Birds of an apostate feather do tend to flock together.
Jesus: "Enter through the narrow gate. For wide is the gate and broad is the road that leads to destruction, and many enter through it. But small is the gate and narrow the road that leads to life, and only a few find it."
“They have had 11,000 people at services last week. When it gets that big, its a business. Christ drove the money lenders out of the temple. Same deal.”
All churches have to be run as a business. They all have bills and they all have “income”. Just because a church is big does not mean its fallen away from God. Likewise, just because a church is small doesn’t mean its following God.
The big churches typically have a very charismatic pastor and a leadership team that understands meeting peoples needs will grow a church.
None of my comments should be construed as supporting this specific farce.
There is a reason many denominations are falling apart while others are growing every single year.
Thanks for the post. THIS will generate a little discussion around our church.
It's a "sanctuary" only to those who aren't abashed to "deal craftily or to adulterate or handle dishonestly the Word of God." [2 Cor. 4:2]
As well it probably should.
Every time I see a new leap into apostasy by the ELCA, I'm reminded of Martin Luther's words:
"If I profess with the loudest voice and clearest exposition every portion of the truth of God except precisely that little point which the world and the devil are at that moment attacking, I am not confessing Christ, however boldly I may be professing Christ. Where the battle rages, there the loyalty of the soldier is proved, and to be steady on all the battlefield besides is mere flight and disgrace if he flinches at that point."
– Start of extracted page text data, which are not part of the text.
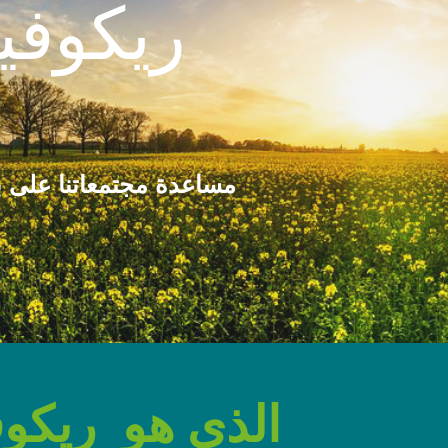
مساعدة مجتمعاتنا على بن
الذي هو ريكو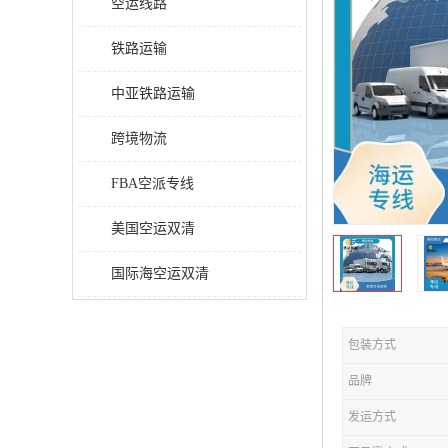
空运线路
铁路运输
中亚铁路运输
跨境物流
FBA空派专线
美国空运双清
国际海空运双清
包装方式
品牌
发运方式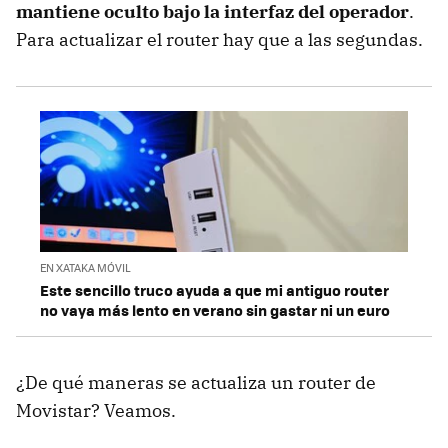
mantiene oculto bajo la interfaz del operador
.
Para actualizar el router hay que a las segundas.
EN XATAKA MÓVIL
Este sencillo truco ayuda a que mi antiguo router
no vaya más lento en verano sin gastar ni un euro
¿De qué maneras se actualiza un router de
Movistar? Veamos.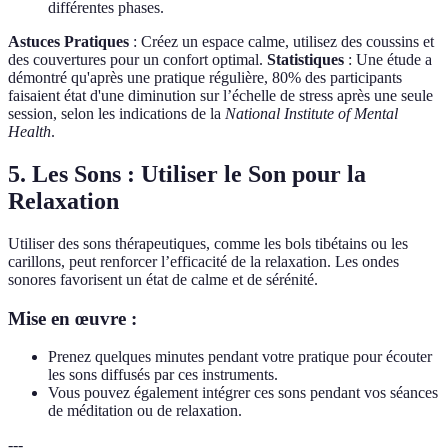
différentes phases.
Astuces Pratiques
: Créez un espace calme, utilisez des coussins et
des couvertures pour un confort optimal.
Statistiques
: Une étude a
démontré qu'après une pratique régulière, 80% des participants
faisaient état d'une diminution sur l’échelle de stress après une seule
session, selon les indications de la
National Institute of Mental
Health
.
5. Les Sons : Utiliser le Son pour la
Relaxation
Utiliser des sons thérapeutiques, comme les bols tibétains ou les
carillons, peut renforcer l’efficacité de la relaxation. Les ondes
sonores favorisent un état de calme et de sérénité.
Mise en œuvre :
Prenez quelques minutes pendant votre pratique pour écouter
les sons diffusés par ces instruments.
Vous pouvez également intégrer ces sons pendant vos séances
de méditation ou de relaxation.
---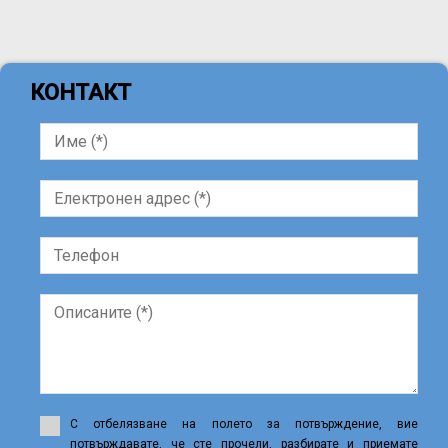
КОНТАКТ
С отбелязване на полето за потвърждение, вие
потвърждавате, че сте прочели, разбирате и приемате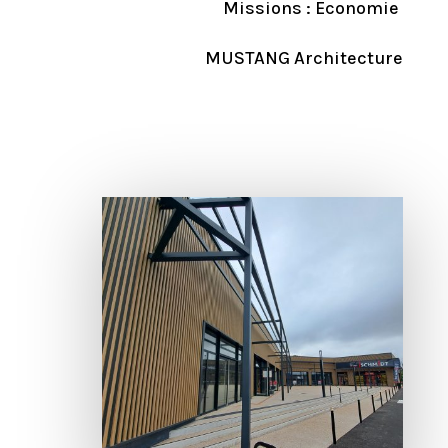
Missions : Economie
MUSTANG Architecture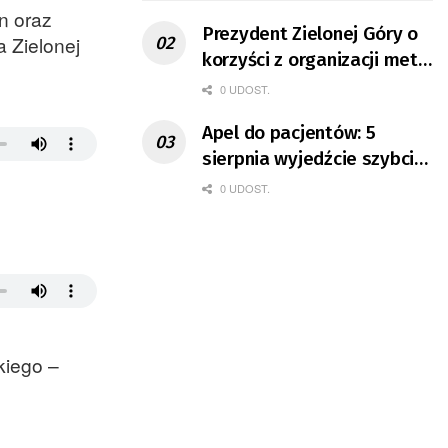
in oraz
Prezydent Zielonej Góry o
 Zielonej
korzyści z organizacji mety
Tour de Pologne
0 UDOST.
Apel do pacjentów: 5
sierpnia wyjedźcie szybciej
z domów
0 UDOST.
kiego –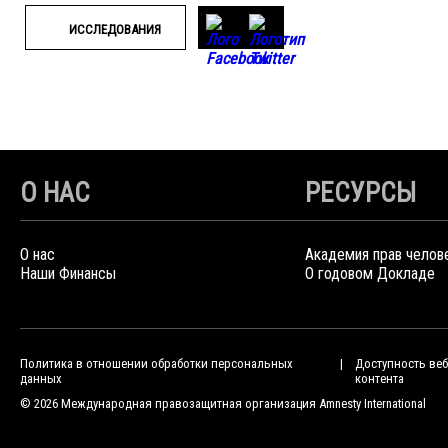
ИССЛЕДОВАНИЯ
О НАС
РЕСУРСЫ
О нас
Академия прав челов
Наши Финансы
О годовом Докладе
Политика в отношении обработки персональных
Доступность веб
данных
контента
© 2026 Международная правозащитная организация Amnesty International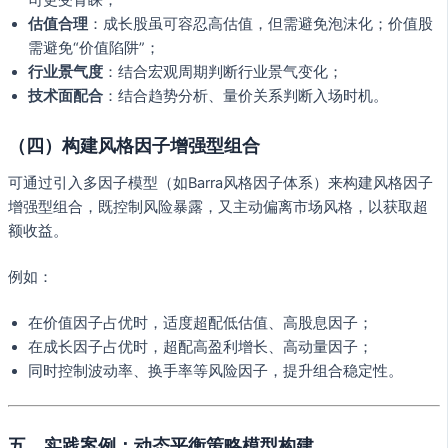
估值合理
：成长股虽可容忍高估值，但需避免泡沫化；价值股
需避免“价值陷阱”；
行业景气度
：结合宏观周期判断行业景气变化；
技术面配合
：结合趋势分析、量价关系判断入场时机。
（四）构建风格因子增强型组合
可通过引入多因子模型（如Barra风格因子体系）来构建风格因子
增强型组合，既控制风险暴露，又主动偏离市场风格，以获取超
额收益。
例如：
在价值因子占优时，适度超配低估值、高股息因子；
在成长因子占优时，超配高盈利增长、高动量因子；
同时控制波动率、换手率等风险因子，提升组合稳定性。
五、实践案例：动态平衡策略模型构建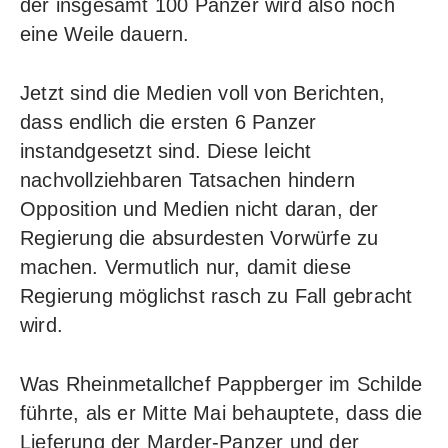
der insgesamt 100 Panzer wird also noch
eine Weile dauern.
Jetzt sind die Medien voll von Berichten,
dass endlich die ersten 6 Panzer
instandgesetzt sind. Diese leicht
nachvollziehbaren Tatsachen hindern
Opposition und Medien nicht daran, der
Regierung die absurdesten Vorwürfe zu
machen. Vermutlich nur, damit diese
Regierung möglichst rasch zu Fall gebracht
wird.
Was Rheinmetallchef Pappberger im Schilde
führte, als er Mitte Mai behauptete, dass die
Lieferung der Marder-Panzer und der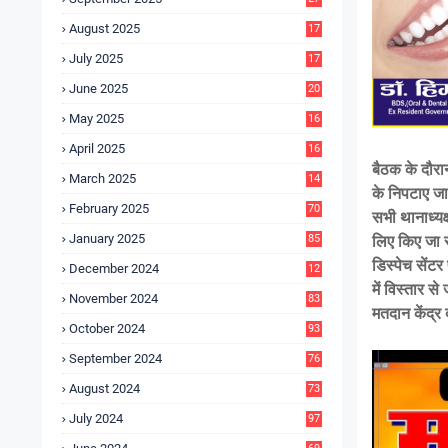
4
August 2025
17
4
July 2025
17
6
June 2025
20
0
May 2025
16
7
April 2025
16
3
बैठक के दौरान
March 2025
14
के निपटाए जा
0
February 2025
70
सभी थानाध्यक्
January 2025
85
लिए किए जा र
डिस्पेच सेंटर
December 2024
12
5
में विस्तार स
November 2024
83
मतदान केंद्र 
October 2024
93
September 2024
76
August 2024
73
July 2024
97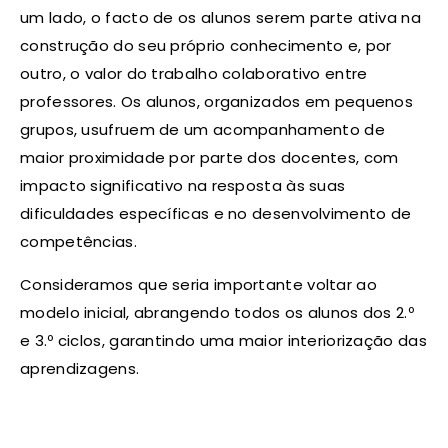
um lado, o facto de os alunos serem parte ativa na
construção do seu próprio conhecimento e, por
outro, o valor do trabalho colaborativo entre
professores. Os alunos, organizados em pequenos
grupos, usufruem de um acompanhamento de
maior proximidade por parte dos docentes, com
impacto significativo na resposta às suas
dificuldades específicas e no desenvolvimento de
competências.
Consideramos que seria importante voltar ao
modelo inicial, abrangendo todos os alunos dos 2.º
e 3.º ciclos, garantindo uma maior interiorização das
aprendizagens.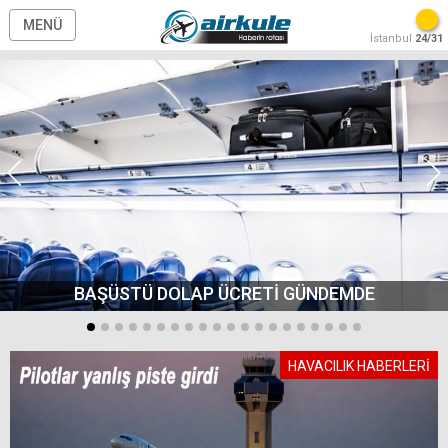
MENÜ
İstanbul
24/31
BAŞÜSTÜ DOLAP ÜCRETİ GÜNDEMDE
HAVACILIK HABERLERİ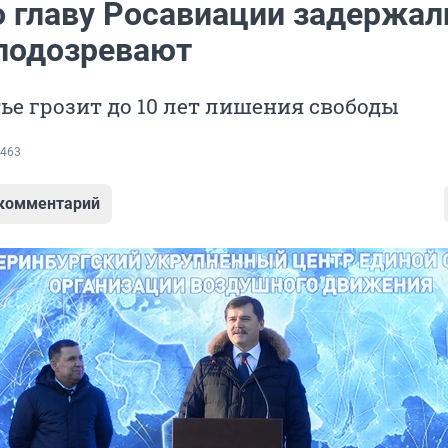
 главу Росавиации задержали
 подозревают
тье грозит до 10 лет лишения свободы
463
 комментарий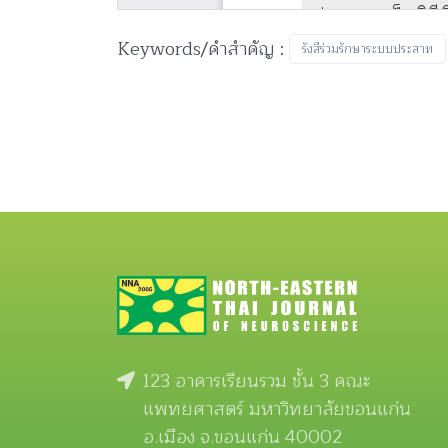
Keywords/คำสำคัญ :
รังสีร่วมรักษาระบบประสาท
123 อาคารเรียนรวม ชั้น 3 คณะ
แพทยศาสตร์ มหาวิทยาลัยขอนแก่น
อ.เมือง จ.ขอนแก่น 40002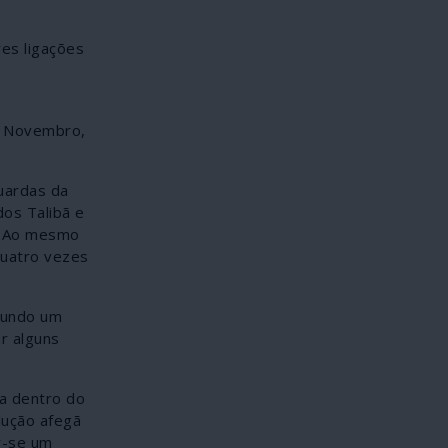
res ligações
m Novembro,
uardas da
dos Talibã e
. Ao mesmo
quatro vezes
egundo um
r alguns
na dentro do
lução afegã
r-se um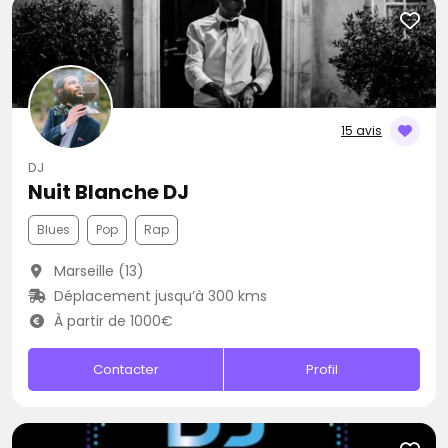
15 avis
DJ
Nuit Blanche DJ
Blues
Pop
Rap
Marseille (13)
Déplacement jusqu’à 300 kms
À partir de 1000€
Contacter
Profil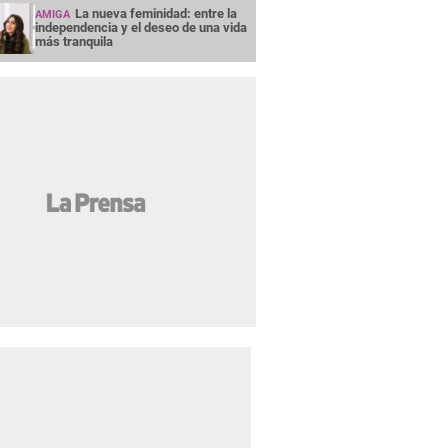
La nueva feminidad: entre la
AMIGA
independencia y el deseo de una vida
más tranquila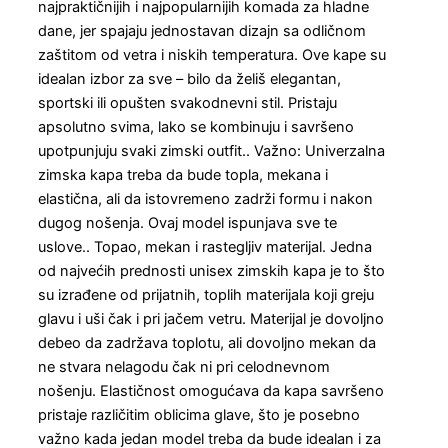
najpraktičnijih i najpopularnijih komada za hladne
dane, jer spajaju jednostavan dizajn sa odličnom
zaštitom od vetra i niskih temperatura. Ove kape su
idealan izbor za sve – bilo da želiš elegantan,
sportski ili opušten svakodnevni stil. Pristaju
apsolutno svima, lako se kombinuju i savršeno
upotpunjuju svaki zimski outfit.. Važno: Univerzalna
zimska kapa treba da bude topla, mekana i
elastična, ali da istovremeno zadrži formu i nakon
dugog nošenja. Ovaj model ispunjava sve te
uslove.. Topao, mekan i rastegljiv materijal. Jedna
od najvećih prednosti unisex zimskih kapa je to što
su izrađene od prijatnih, toplih materijala koji greju
glavu i uši čak i pri jačem vetru. Materijal je dovoljno
debeo da zadržava toplotu, ali dovoljno mekan da
ne stvara nelagodu čak ni pri celodnevnom
nošenju. Elastičnost omogućava da kapa savršeno
pristaje različitim oblicima glave, što je posebno
važno kada jedan model treba da bude idealan i za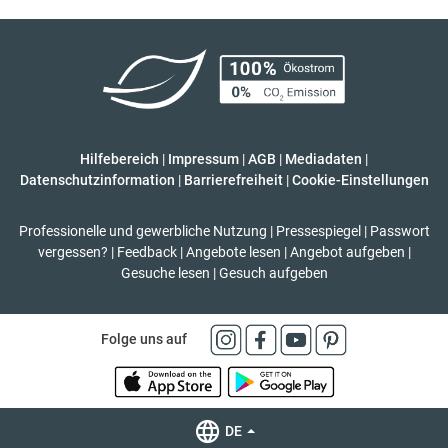
Hilfebereich
|
Impressum
|
AGB
|
Mediadaten
|
Datenschutzinformation
|
Barrierefreiheit
|
Cookie-Einstellungen
Professionelle und gewerbliche Nutzung
|
Pressespiegel
|
Passwort
vergessen?
|
Feedback
|
Angebote lesen
|
Angebot aufgeben
|
Gesuche lesen
|
Gesuch aufgeben
Folge uns auf
DE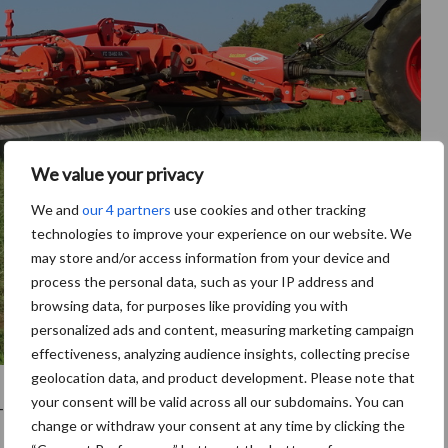
We value your privacy
We and
our 4 partners
use cookies and other tracking
technologies to improve your experience on our website. We
may store and/or access information from your device and
process the personal data, such as your IP address and
browsing data, for purposes like providing you with
personalized ads and content, measuring marketing campaign
effectiveness, analyzing audience insights, collecting precise
geolocation data, and product development. Please note that
your consent will be valid across all our subdomains. You can
t-Control est régulée en continu au travail. La pression
change or withdraw your consent at any time by clicking the
epuis l’interface de contrôle Isobus. Pour limiter les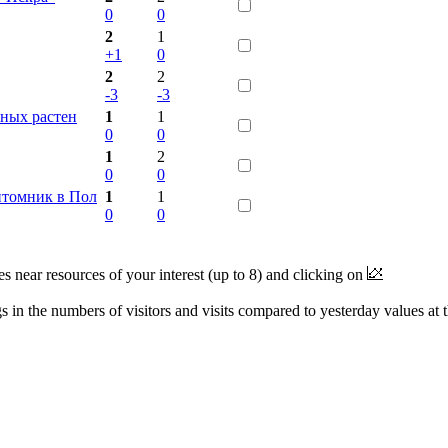
0
0
2
1
+1
0
2
2
-3
-3
тных растен
1
1
0
0
1
2
0
0
итомник в Пол
1
1
0
0
near resources of your interest (up to 8) and clicking on
 in the numbers of visitors and visits compared to yesterday values at 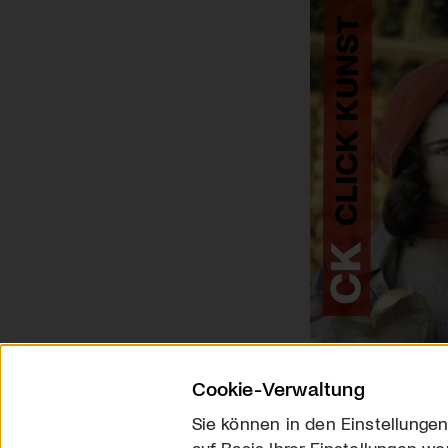
Cookie-Verwaltung
Sie können in den Einstellungen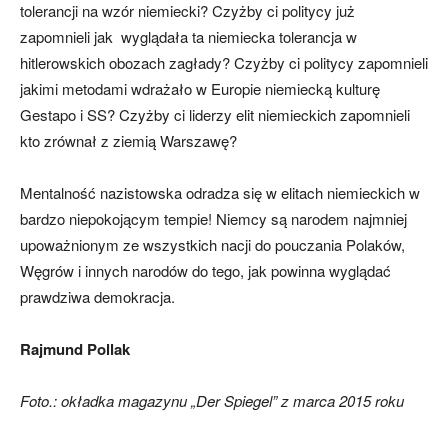
tolerancji na wzór niemiecki? Czyżby ci politycy już
zapomnieli jak wyglądała ta niemiecka tolerancja w
hitlerowskich obozach zagłady? Czyżby ci politycy zapomnieli
jakimi metodami wdrażało w Europie niemiecką kulturę
Gestapo i SS? Czyżby ci liderzy elit niemieckich zapomnieli
kto zrównał z ziemią Warszawę?
Mentalność nazistowska odradza się w elitach niemieckich w
bardzo niepokojącym tempie! Niemcy są narodem najmniej
upoważnionym ze wszystkich nacji do pouczania Polaków,
Węgrów i innych narodów do tego, jak powinna wyglądać
prawdziwa demokracja.
Rajmund Pollak
Foto.: okładka magazynu „Der Spiegel” z marca 2015 roku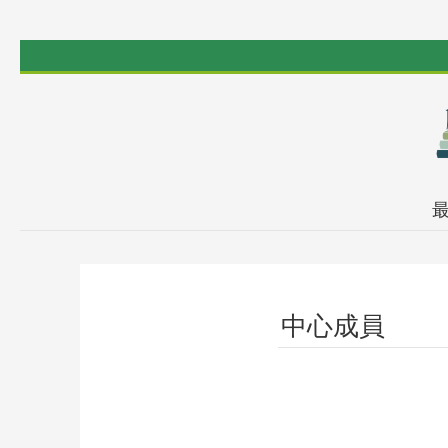
跳到主要內容區塊
中心成員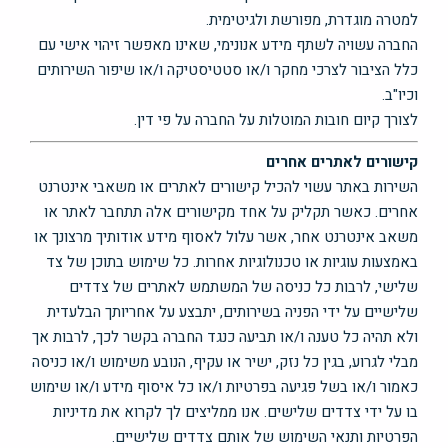
למטרה מוגדרת, מפורשת ולגיטימית.
החברה עשויה לשתף מידע אנונימי, שאינו מאפשר זיהוי אישי עם
כלל הציבור לצרכי מחקר ו/או סטטיסטיקה ו/או שיפור השירותים
וכיו"ב.
לצורך קיום חובות המוטלות על החברה על פי דין.
קישורים לאתרים אחרים
השירות באתר עשוי להכיל קישורים לאתרים או משאבי אינטרנט
אחרים. כאשר תקליק על אחד מקישורים אלה תתחבר לאתר או
משאב אינטרנט אחר, אשר עלול לאסוף מידע אודותיך מרצונך או
באמצעות עוגיות או טכנולוגיות אחרות. כל שימוש בתוכן של צד
שלישי, לרבות כל כניסה של המשתמש לאתרים של צדדים
שלישיים על ידי הפניה בשירותים, יתבצע על אחריותך הבלעדית
ולא תהיה כל טענה ו/או תביעה כנגד החברה בקשר לכך, לרבות אך
מבלי לגרוע, בגין כל נזק, ישיר או עקיף, הנובע משימוש ו/או כניסה
כאמור ו/או בשל פגיעה בפרטיות ו/או כל איסוף מידע ו/או שימוש
בו על ידי צדדים שלישים. אנו ממליצים לך לקרוא את מדיניות
הפרטיות ותנאי השימוש של אותם צדדים שלישיים.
There certainly is. Congregants who are given stones when they're looking for Biblical bread have a way of not sticking around.
Continuing a 14-year slide, membership in the Evangelical Lutheran Church in America dropped in 2005 to just over 4.85 million baptized members, according to a church news release.
The ELCAs baptized membership declined by 79,663 in 2005, or 1.62 percent, the largest such drop in at least 15 years, according to a report issued Aug. 1 by the Rev. Lowell Almen, the churchs secretary.
Since 1990, the number of baptized members in the ELCA has declined by about 390,000, the report said. The last time the church reported an increase in baptized members was 1991, according to the church news release.
The church also lost about 48,000 communing and contributing members a category that indicates regular active participation in the church falling to approximately 2.26 million in 2005.
Liberalism is destroying the great Protestant churches.
” There certainly is. Congregants who are given stones when they’re looking for Biblical bread have a way of not sticking around.”
Its really sad to see these great institutions go down in flames. It would be even sadder to see them grow as they walk away from God.
It’s become a business for sure.My position on joining a church is simple;if I can’t remember the names of at least 80 percent of the members then it’s too big.
Maybe you don’t have much of a memory.
Nothing wrong with my memory.A church with about 300 members works best for me.
“A church with about 300 members works best for me.”
Thats whats great about America, we all have the choice of the church we wish to attend.
In my experience churches of that size don’t offer the services I want for my kids. Finding a church that your kids will drag you to is a great thing.